FLORENCE, Ariz. — Facing a nationwide shortage of a lethal injection drug, Arizona has taken an unusual step that other death penalty states may soon follow: get their supplies from another country.

Such a move, experts say, raises questions about the effectiveness of the drug. But it may also further complicate executions in the 35 states that allow them, as inmates challenge the use of drugs not approved by federal inspectors for use in the U.S.

Arizona officials said Tuesday that it got its sodium thiopental from Great Britain, the first time a state has acknowledged obtaining the drug from outside the U.S. since the shortage began slowing executions in the spring.

“This drug came from a reputable place,” Chief Deputy Attorney General Tim Nelson said. “There’s all sorts of wild speculation that it came from a third-world country, and that’s not accurate.”

Nelson said the state revealed the drug’s origins to let the public know that its supply is trustworthy and to dispel rumors. However, he did not name the company that manufactured it.

Without assurances of the drug’s quality, many questions will be raised, including its effectiveness and how it should be handled, and would serve as a basis for lawsuits, said Deborah Denno, a law professor at Fordham University.

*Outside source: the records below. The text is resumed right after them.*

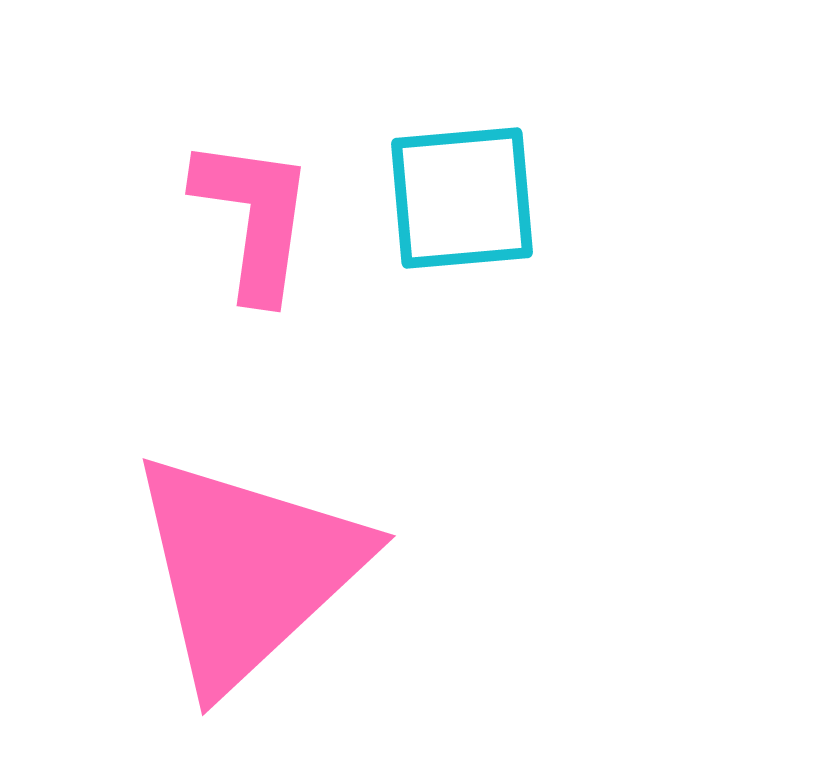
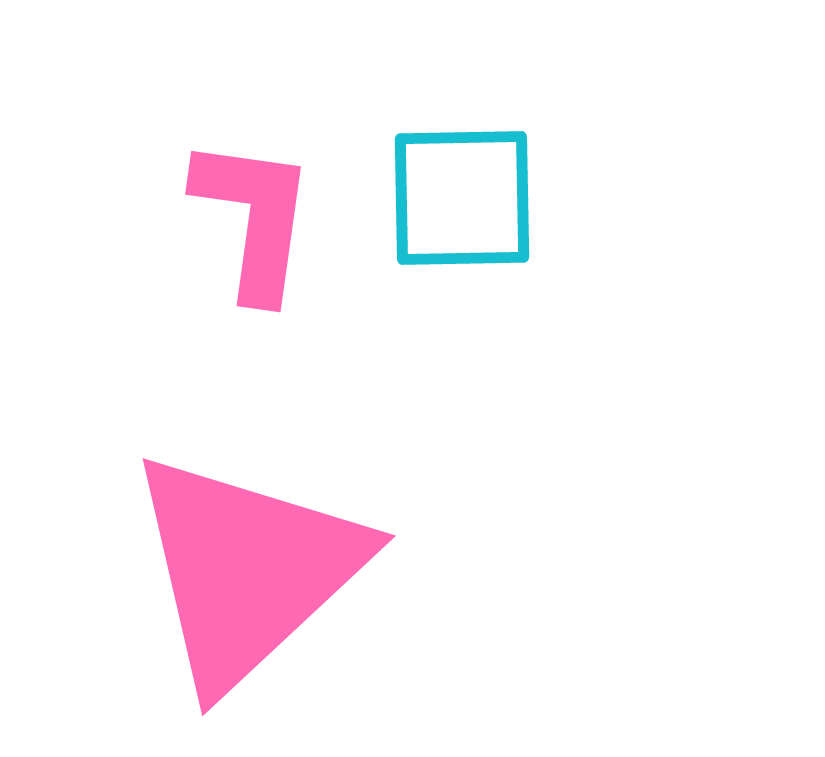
cyan square: rotated 4 degrees clockwise
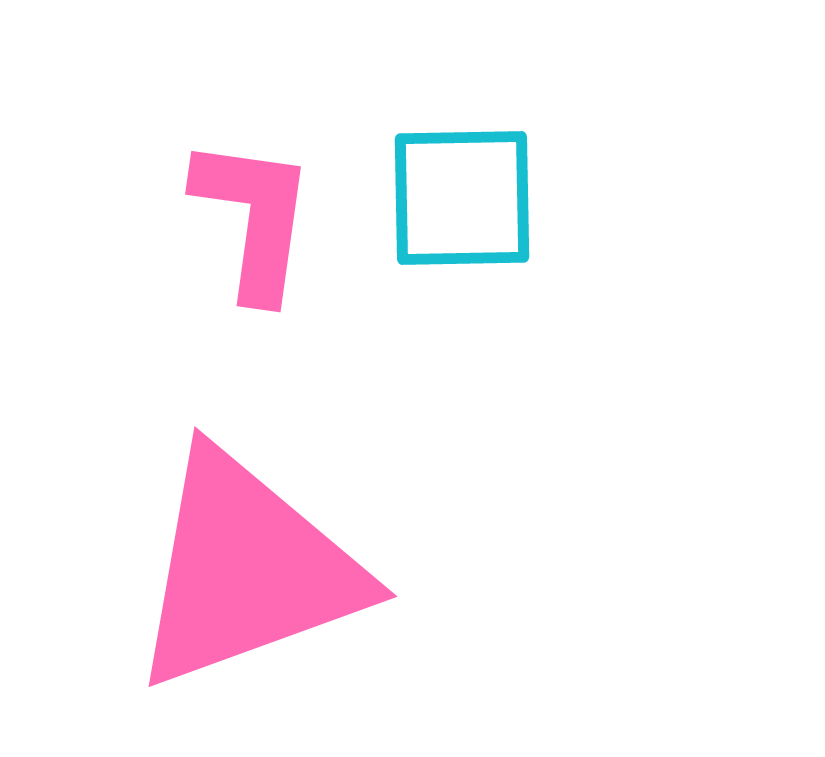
pink triangle: rotated 23 degrees clockwise
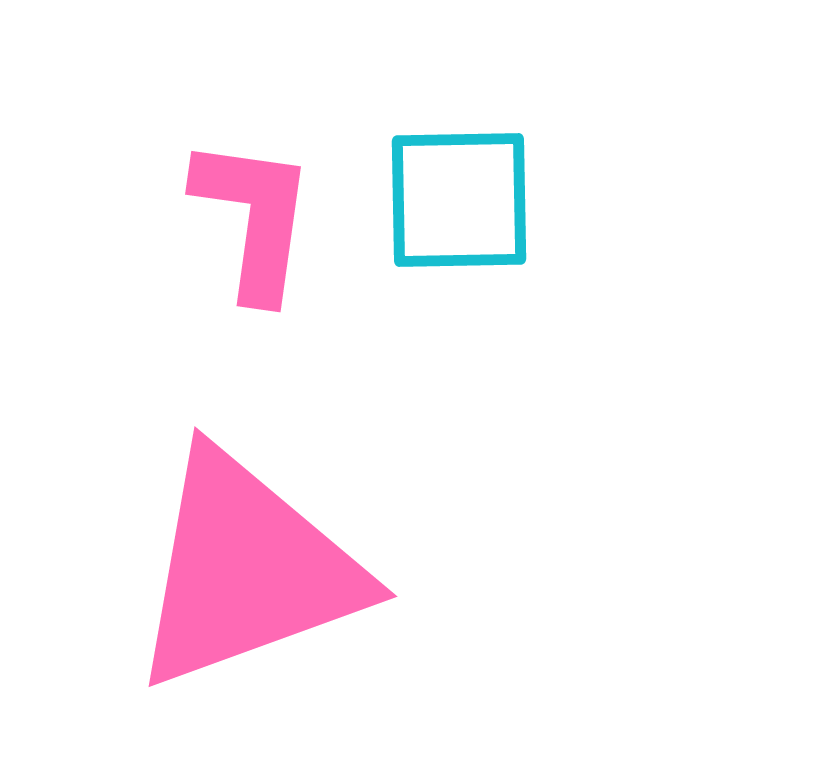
cyan square: moved 3 px left, 2 px down
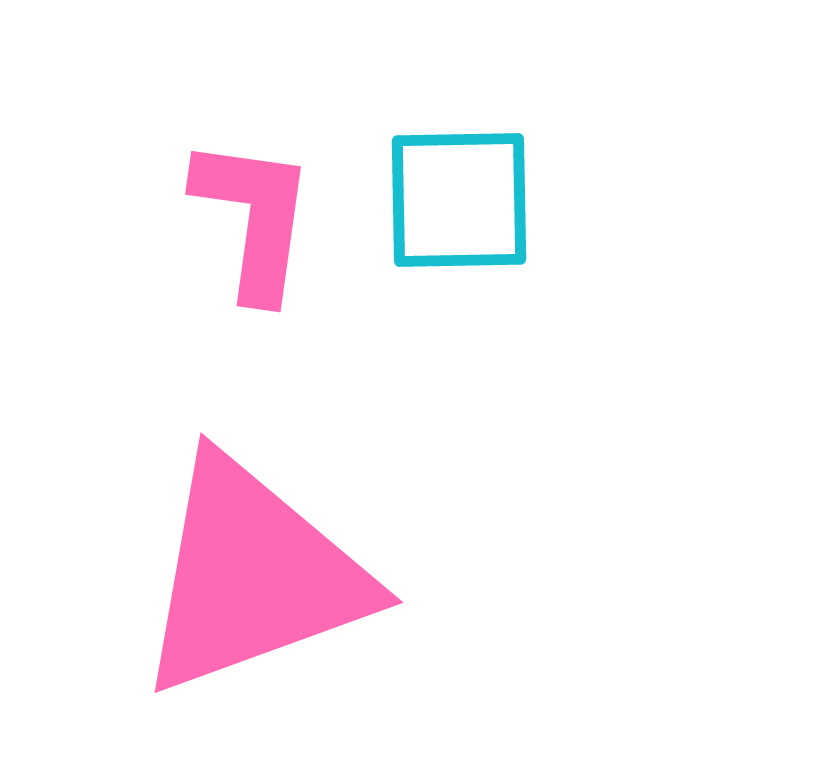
pink triangle: moved 6 px right, 6 px down
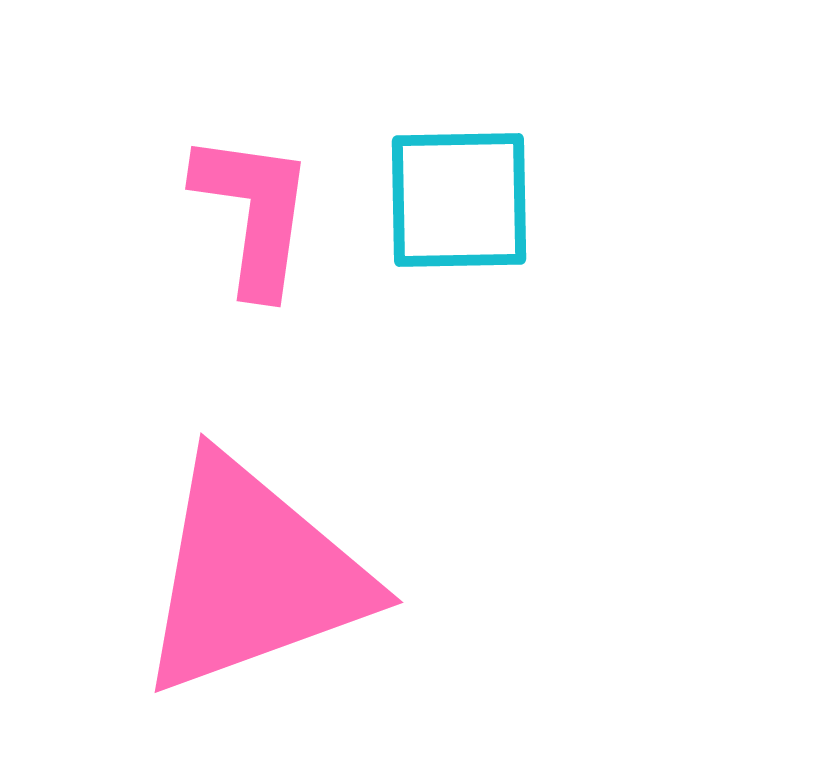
pink L-shape: moved 5 px up
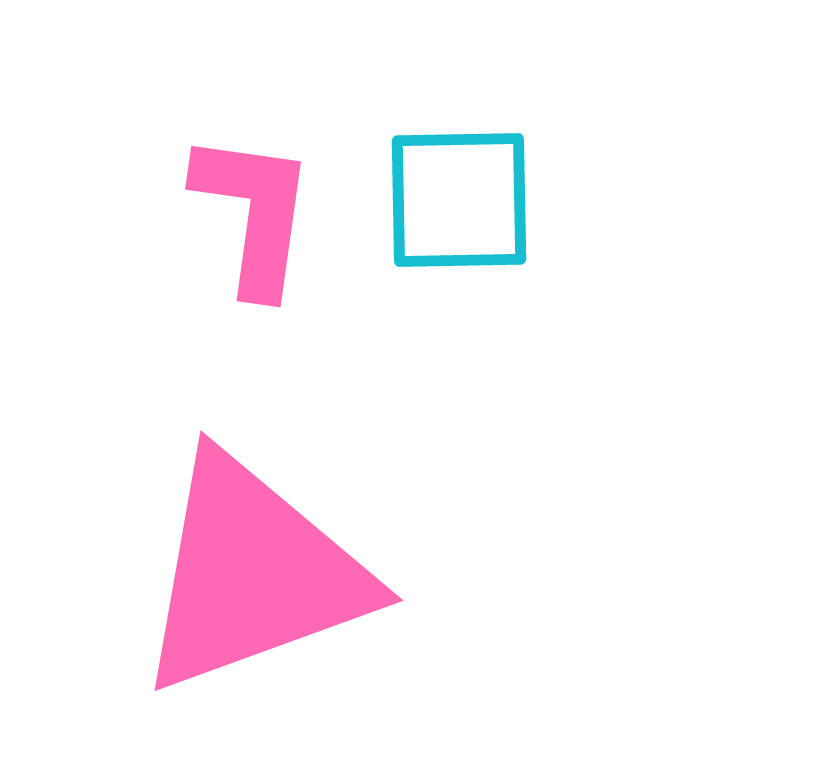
pink triangle: moved 2 px up
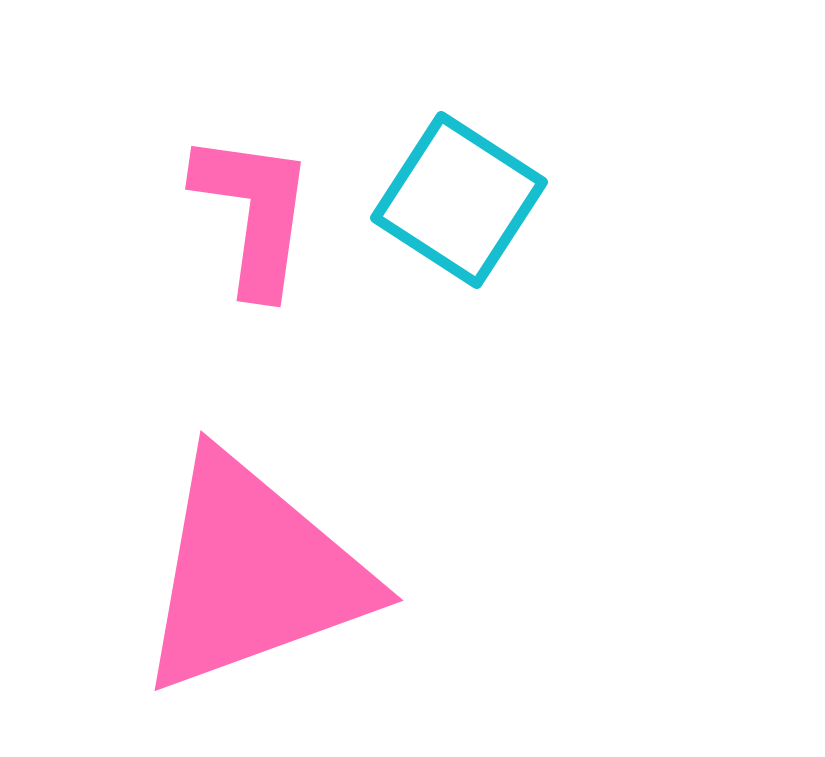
cyan square: rotated 34 degrees clockwise
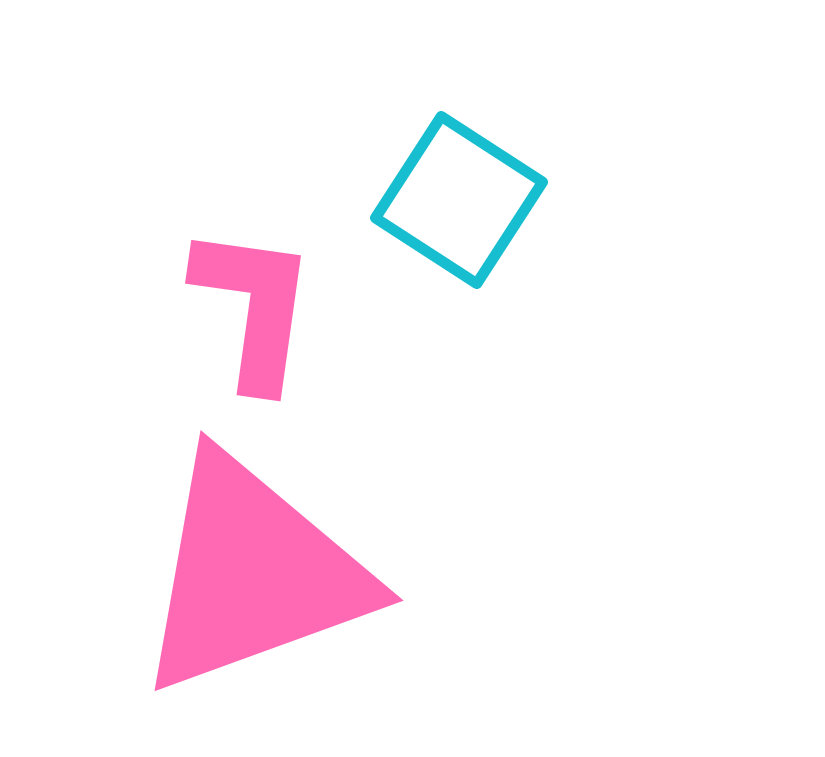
pink L-shape: moved 94 px down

“The impact could be huge,” Denno said. “The source of the thiopental is critical.”

A federal judge in Arizona blocked the Tuesday execution of convicted killer Jeffrey Landrigan because the state obtained the drug from a previously unidentified overseas source. The judge questioned whether it might be unsafe.

Landrigan’s lawyers contend he could be suffocated painfully if the sodium thiopental doesn’t render him unconscious. In lethal injections, sodium thiopental makes an inmate unconscious before a second drug paralyzes him and a third drug stops his heart.

Hospira Inc. of Lake Forest, Ill., the sole U.S. manufacturer of the drug, has blamed the shortage on unspecified problems with its raw-material suppliers and said new batches will not be available until January at the earliest.

There are no FDA-approved overseas manufacturers of the drug.

The limited supply has also directly affected executions in California, Kentucky and Oklahoma, and may affect executions in Missouri, which says its supply of sodium thiopental expires in January.

California officials say they acquired a dosage of 12 grams in September with a 2014 expiration date. But there was some dispute about the source. Hospira said its remaining supplies expire next year and California could only have obtained it elsewhere.

The state prison system would not address the discrepancy. “The state obtained the sodium thiopental lawfully from within the United States,” Terry Thornton, a corrections spokeswoman told The Associated Press.

Ohio, which spends about $350 for the drug for each execution, ran out of the amount prescribed by state procedures just three days before a May 13 execution. The state obtained enough in time but won’t say from where.

A few weeks ago, Kentucky’s governor held off signing death warrants setting execution dates for two inmates because the state is nearly out of sodium thiopental. The state’s lone dose expired Oct. 1.

Officials say they have tried unsuccessfully to get the drug from other states, and have gotten calls from states looking for it.